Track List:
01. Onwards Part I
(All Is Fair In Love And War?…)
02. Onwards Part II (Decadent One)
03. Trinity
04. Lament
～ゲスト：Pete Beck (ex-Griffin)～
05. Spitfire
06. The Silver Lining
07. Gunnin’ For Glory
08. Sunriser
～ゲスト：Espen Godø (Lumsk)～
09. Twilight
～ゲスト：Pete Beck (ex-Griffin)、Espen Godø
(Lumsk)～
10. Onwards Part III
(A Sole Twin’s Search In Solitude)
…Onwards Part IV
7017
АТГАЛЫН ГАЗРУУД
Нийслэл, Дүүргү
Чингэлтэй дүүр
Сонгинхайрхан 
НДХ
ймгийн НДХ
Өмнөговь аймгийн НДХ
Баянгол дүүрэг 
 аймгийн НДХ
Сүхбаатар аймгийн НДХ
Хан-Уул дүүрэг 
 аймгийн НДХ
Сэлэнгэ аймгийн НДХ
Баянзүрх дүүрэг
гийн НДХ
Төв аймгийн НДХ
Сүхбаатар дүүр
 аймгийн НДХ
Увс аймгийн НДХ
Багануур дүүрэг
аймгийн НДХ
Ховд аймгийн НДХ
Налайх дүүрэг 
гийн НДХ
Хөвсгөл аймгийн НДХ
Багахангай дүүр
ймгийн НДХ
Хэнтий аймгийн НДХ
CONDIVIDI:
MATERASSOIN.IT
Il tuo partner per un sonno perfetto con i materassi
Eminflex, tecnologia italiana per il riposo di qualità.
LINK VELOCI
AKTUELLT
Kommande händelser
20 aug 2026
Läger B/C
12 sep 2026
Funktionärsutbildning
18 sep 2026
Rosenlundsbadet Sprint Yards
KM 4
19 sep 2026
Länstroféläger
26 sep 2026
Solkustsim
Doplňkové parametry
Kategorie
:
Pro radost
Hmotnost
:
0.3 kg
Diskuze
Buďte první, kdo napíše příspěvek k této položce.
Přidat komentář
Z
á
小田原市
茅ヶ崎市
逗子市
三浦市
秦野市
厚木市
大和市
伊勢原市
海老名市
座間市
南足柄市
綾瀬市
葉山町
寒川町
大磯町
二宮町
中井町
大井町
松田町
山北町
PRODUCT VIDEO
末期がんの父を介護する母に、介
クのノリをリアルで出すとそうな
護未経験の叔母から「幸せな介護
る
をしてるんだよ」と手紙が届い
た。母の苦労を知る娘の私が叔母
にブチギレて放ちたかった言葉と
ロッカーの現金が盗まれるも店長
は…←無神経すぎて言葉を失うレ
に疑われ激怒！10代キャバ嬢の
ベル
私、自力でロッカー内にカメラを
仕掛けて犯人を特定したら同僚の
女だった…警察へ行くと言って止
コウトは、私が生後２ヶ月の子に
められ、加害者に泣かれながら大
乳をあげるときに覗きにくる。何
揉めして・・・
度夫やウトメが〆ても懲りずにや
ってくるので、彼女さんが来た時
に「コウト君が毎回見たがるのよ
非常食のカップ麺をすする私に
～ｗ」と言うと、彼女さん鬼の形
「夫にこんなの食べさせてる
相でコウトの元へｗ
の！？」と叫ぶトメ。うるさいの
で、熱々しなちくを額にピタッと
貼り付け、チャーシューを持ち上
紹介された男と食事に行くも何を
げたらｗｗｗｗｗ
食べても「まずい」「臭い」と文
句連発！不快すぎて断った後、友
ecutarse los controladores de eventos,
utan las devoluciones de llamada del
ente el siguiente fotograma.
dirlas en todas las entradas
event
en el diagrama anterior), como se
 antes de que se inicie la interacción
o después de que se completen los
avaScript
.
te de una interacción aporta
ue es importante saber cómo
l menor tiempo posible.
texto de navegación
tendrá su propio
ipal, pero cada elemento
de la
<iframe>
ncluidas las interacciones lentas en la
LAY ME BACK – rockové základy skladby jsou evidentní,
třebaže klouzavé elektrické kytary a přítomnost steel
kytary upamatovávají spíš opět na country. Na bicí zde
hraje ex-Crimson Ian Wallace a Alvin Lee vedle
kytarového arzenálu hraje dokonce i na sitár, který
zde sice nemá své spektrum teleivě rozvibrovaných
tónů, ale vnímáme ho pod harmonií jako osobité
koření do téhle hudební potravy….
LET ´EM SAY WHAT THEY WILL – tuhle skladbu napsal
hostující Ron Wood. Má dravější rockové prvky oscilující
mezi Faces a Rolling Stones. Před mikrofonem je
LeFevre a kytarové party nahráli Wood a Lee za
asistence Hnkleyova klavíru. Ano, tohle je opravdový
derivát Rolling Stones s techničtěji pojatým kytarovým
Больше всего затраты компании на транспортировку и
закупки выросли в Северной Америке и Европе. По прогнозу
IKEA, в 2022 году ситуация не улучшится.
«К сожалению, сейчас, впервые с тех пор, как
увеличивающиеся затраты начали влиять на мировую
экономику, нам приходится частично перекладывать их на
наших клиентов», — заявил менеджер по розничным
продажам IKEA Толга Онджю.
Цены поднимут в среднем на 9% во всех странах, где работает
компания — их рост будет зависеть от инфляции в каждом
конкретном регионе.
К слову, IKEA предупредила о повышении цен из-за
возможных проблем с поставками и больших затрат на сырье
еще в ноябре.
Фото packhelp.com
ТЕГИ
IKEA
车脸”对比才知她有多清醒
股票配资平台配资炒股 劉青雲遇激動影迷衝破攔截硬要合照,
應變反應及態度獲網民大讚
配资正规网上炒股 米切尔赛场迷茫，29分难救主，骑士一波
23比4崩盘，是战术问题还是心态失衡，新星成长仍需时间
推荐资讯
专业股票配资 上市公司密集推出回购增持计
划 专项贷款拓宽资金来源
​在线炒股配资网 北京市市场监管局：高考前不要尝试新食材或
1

===

* THE TASK *
A verbatim copy of the lines from the one with "тех пор, как" to the end of the listing is the whole answer.

* OUTPUT OF THE TASK *
«К сожалению, сейчас, впервые с тех пор, как
увеличивающиеся затраты начали влиять на мировую
экономику, нам приходится частично перекладывать их на
наших клиентов», — заявил менеджер по розничным
продажам IKEA Толга Онджю.
Цены поднимут в среднем на 9% во всех странах, где работает
компания — их рост будет зависеть от инфляции в каждом
конкретном регионе.
К слову, IKEA предупредила о повышении цен из-за
возможных проблем с поставками и больших затрат на сырье
еще в ноябре.
Фото packhelp.com
ТЕГИ
IKEA
车脸”对比才知她有多清醒
股票配资平台配资炒股 劉青雲遇激動影迷衝破攔截硬要合照,
應變反應及態度獲網民大讚
配资正规网上炒股 米切尔赛场迷茫，29分难救主，骑士一波
23比4崩盘，是战术问题还是心态失衡，新星成长仍需时间
推荐资讯
专业股票配资 上市公司密集推出回购增持计
划 专项贷款拓宽资金来源
​在线炒股配资网 北京市市场监管局：高考前不要尝试新食材或
1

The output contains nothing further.